The German newspapers are warning the home folks that no lightning campaign is to be expected this time. But it is still possible that the Nazi striking power may be so great as to cut through to Salonika in rapid order.

If not, then Yugoslavia is likely to prove to be the David to Hitler's Goliath. The Nazis probably cannot win a long campaign. If the first shock of assault does not take them over, then the odds will mount swiftly against them.

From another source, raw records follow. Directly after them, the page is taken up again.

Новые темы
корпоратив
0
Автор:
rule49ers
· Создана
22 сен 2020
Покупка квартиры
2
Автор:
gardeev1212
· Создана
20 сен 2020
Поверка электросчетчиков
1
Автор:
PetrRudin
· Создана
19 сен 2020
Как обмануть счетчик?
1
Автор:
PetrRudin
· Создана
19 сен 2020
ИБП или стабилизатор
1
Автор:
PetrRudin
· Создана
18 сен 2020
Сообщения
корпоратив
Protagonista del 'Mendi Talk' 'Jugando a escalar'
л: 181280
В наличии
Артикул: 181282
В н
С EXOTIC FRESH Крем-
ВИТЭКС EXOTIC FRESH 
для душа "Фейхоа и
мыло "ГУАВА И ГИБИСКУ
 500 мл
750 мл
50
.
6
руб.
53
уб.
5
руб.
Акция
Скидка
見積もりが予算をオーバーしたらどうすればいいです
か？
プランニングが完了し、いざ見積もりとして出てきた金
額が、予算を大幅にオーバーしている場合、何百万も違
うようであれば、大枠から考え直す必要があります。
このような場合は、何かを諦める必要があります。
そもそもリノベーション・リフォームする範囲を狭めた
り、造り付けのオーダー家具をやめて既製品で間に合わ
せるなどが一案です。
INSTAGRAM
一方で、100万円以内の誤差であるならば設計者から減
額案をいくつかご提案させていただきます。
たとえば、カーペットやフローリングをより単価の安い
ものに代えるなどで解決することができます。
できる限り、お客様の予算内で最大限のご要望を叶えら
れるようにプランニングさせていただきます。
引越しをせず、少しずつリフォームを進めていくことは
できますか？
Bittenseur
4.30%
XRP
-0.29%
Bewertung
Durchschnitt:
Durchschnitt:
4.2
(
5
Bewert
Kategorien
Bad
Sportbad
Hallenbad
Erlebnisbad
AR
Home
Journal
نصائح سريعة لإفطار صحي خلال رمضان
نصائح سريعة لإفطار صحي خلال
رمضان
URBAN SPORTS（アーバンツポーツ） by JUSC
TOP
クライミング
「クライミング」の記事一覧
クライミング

The British are very near the end of the East African campaign, with the fall of the Ethiopian capital, and a great veteran army will be released for service in the Balkans once that end is reached. The Nazi forces at present in Libya are too light to make really serious trouble, and with the command of the Mediterranean firmly in the hands of the Royal Navy, no great force can be sent there or supplied if it got there. On the other hand, the British can send men and supplies into Greece with a good deal of success.

And behind the British is the growing force of American aid. If the Nazis bog down in the Balkans it is likely to be the signal for the growth of revolt in all the conquered lands. The arming of these people as they spring up is the business of America.

Don't Do It

A Plea To Mr. Ritch To Think It Over Again

A good many people who know and like Marvin Ritch, such as ourselves, will be sorry that he has decided to run for Mayor. If he goes ahead and makes an intensive campaign ("intensive" will be the word for it), he will run a surprisingly good race, too.

But we hope he won't actually run, for if he does it will be necessary to oppose him. It will be necessary to say, quite candidly and rudely, that he is not the man for the office and that the interests he represents politically make it unwise that he should be entrusted with the office.

Mr. Ritch was never one to flee from either a fight or an argument, that latter especially being his dish. It is not our design herewith to start one with him, but only to put in a word in time in the faint hope of avoiding an all-out wrangle.